I have so many dreams that it has become a daily obstacle for my, well, reality. It's the kind of thing you see people in movies getting into trouble for when they stare off idly into space...except that I'm not in the middle of a romantic fantasy (usually). It's more of a Romantic fantasy.
I want to get out of here. (Okay, bare with me. I don't mean it in the teenage rebellion way). I mean I want to see the world outside of the States. Granted, I have seen most the states in the continental United States; but here it's all so similar in culture and wealth. I want to live in lands completely foreign to my own, and make a career of somehow cataloging all of it so I can use work as an excuse to travel. Surely this is a universal dream - and totally cliche - but I think, for me, writing while continually on the road to discover and gain more inspiration from new sights is the way I would like to spend my life, post-university.

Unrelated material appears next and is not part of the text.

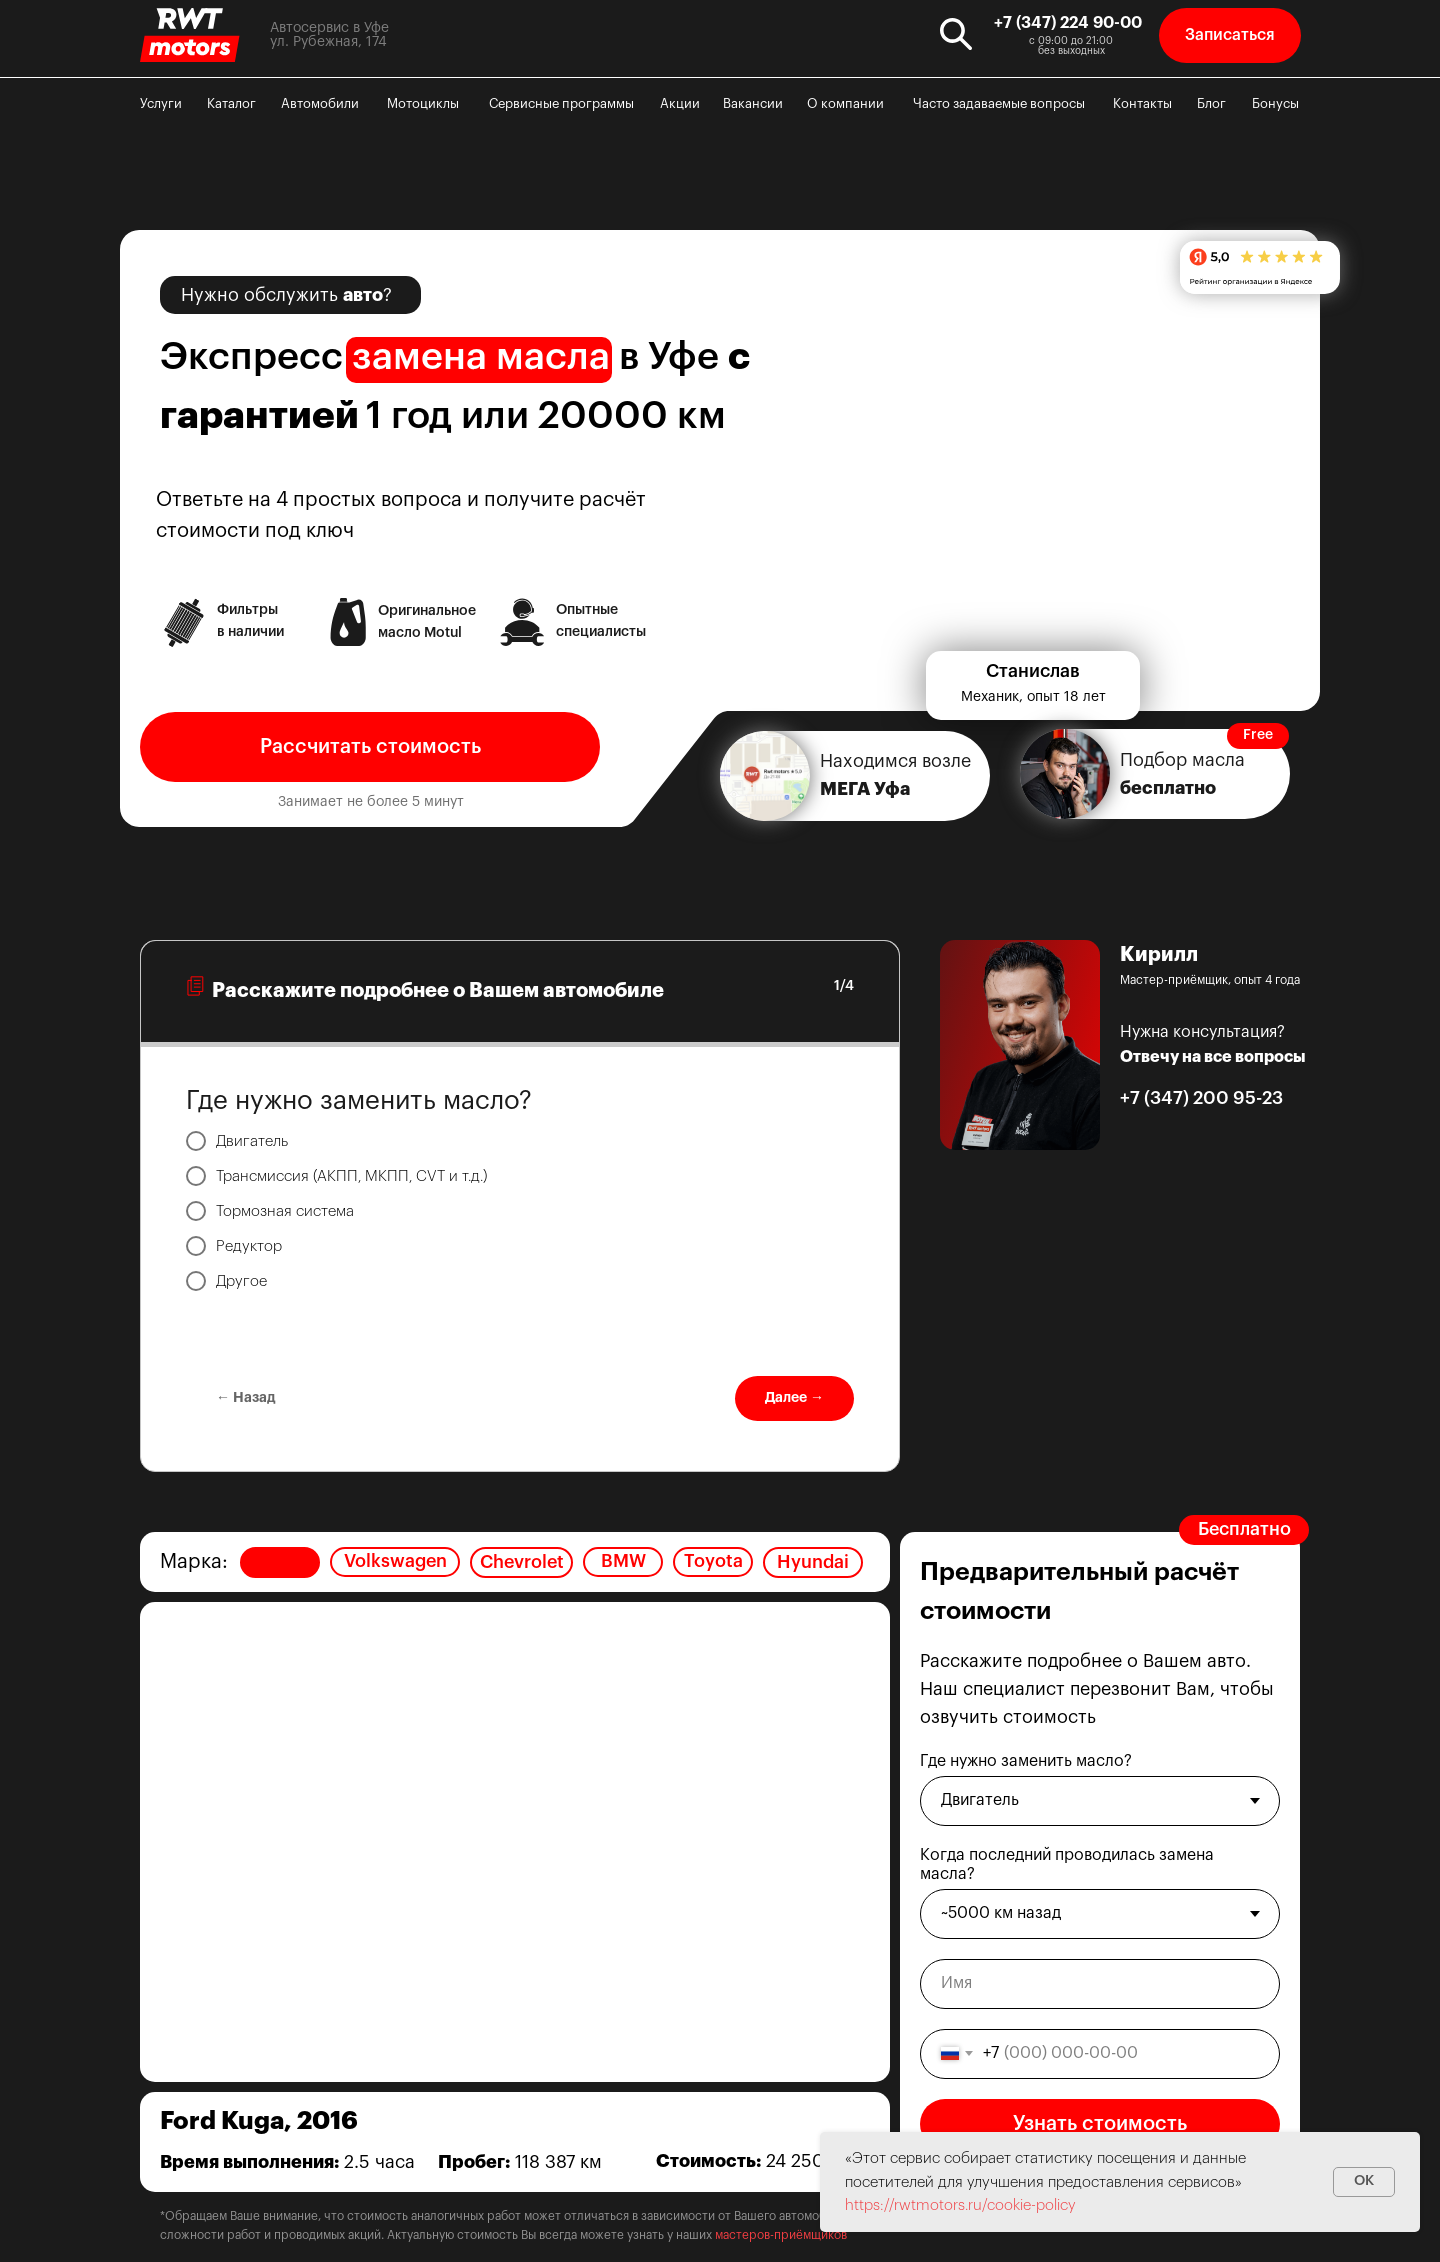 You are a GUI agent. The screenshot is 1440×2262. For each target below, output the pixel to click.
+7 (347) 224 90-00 (1068, 23)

The harm, as I mentioned initially, is all of the hypothetical sort. I could miss out on so much, always being on the move. I'd have to abandon so much interaction and possibly miss out on meeting and keeping daily communication with so many people.
After a while it seems more like a recluse's life. But this has been the kind of lifestyle I have repeatedly dreamed and day-dreamed about for the past four years.
Maybe it will leave me or maybe not. I hope to find out before I'm truly independent; I'd like to keep these childish dreams alive.